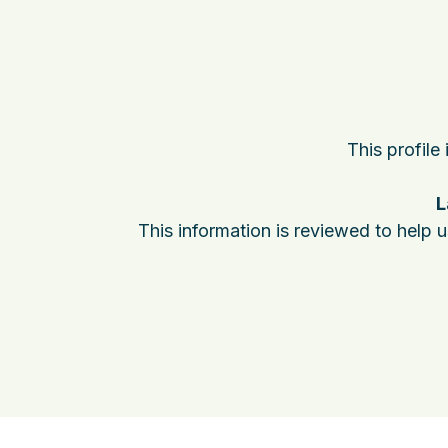
This profile
L
This information is reviewed to help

==============================

EXERCISE PROMPT =
Exclude the pictures and give back the rest of the data above exactly as written.

FINISHED TASK =
This profile
L
This information is reviewed to help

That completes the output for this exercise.